Una porta socchiusa ai confini dell’Invisibile
Una porta socchiusa ai confini dell’Invisibile

Una porta socchiusa ai confini dell’Invisibile

La ricerca dell’anima attraverso la rêverie artistica

di Michela Bianconi

Appoggiandoti, fresca chiara
rosa, contro il mio occhio chiuso, –
si direbbero mille palpebre
l’una sull’altra


contro la mia calda.
Mille sonni contro la mia finta
che mi fa vagare
nell’odoroso labirinto.


(Rainer Maria Rilke, Le rose, VII)

Immaginiamo un uomo che cammina in su e in giù, tutto assorto nei suoi pensieri per delle lettere ricevute e alle quali è chiamato a rispondere. L’uomo cammina e pare preoccupato. Poi, improvvisamente, come un fulmine a ciel sereno, qualcosa gli compare sul volto. Un’espressione dubbiosa, che lo costringe evidentemente a interrompere le proprie riflessioni. Gli è sembrato, infatti, che nel fragore della tempesta dei suoi pensieri, una voce, di punto in bianco, si sia erta su tutte le altre, gridando verso di lui: “Chi, s’io gridassi, m’udirebbe mai dalle sfere / degli angeli?”.

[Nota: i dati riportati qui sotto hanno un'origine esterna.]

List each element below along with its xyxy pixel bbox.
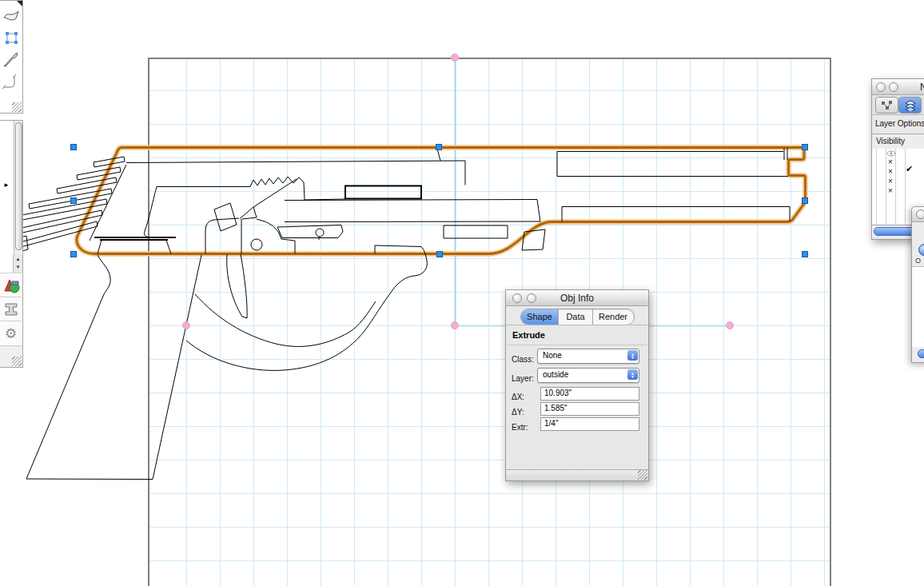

L’uomo si ferma, in ascolto. “Che cos’è? Cosa sta arrivando?” – sussurra a mezza voce.

Quindi, spinto da qualcosa, dentro di lui, cui non si sente di certo in grado di potersi opporre, estrae dalla tasca il taccuino che porta sempre con sé e inizia a scrivere quelle parole, aggiungendo subito degli altri versi che gli nascono spontanei…


Chi, se io gridassi, mi udirebbe dagli ordini degli angeli?

L’uomo in questione si chiama Rainer Maria Rilke e quello appena descritto è il contesto in cui nasce, nel 1912, la prima delle sue Elegie, una serie di testi che non solo si fondano su esperienze di natura più fine, profonda, remota, di quante sono comunemente disponibili, bensì anche su quelle che recano in sé, almeno in parte, il carattere dello straordinario1.

Opere che, insieme ai Sonetti ad Orfeo, scritti contestualmente, lo stesso Rilke percepisce e descrive, in una lettera del 20 aprile 1923 a sua moglie Clara, alla stessa stregua di un dono oscuro, di quella sorta, però, che non richiede uno schiarimento, ma una sottomissione.

Dei Sonetti, in particolare, egli scrive:


Essi sono forse il dettame più segreto che, nel suo sorgere ed impormisi, fu anche per me il più misterioso a cui io avessi mai retto e obbedito; tutta la prima parte fu scritta in un unico affannoso obbedire, tra il 2 e il 5 febbraio 1922, senza che una parola fosse in dubbio o da mutare…Come non sentir crescere in se stessi una venerazione e una gratitudine infinita per tali esperienze vissute nella propria esistenza?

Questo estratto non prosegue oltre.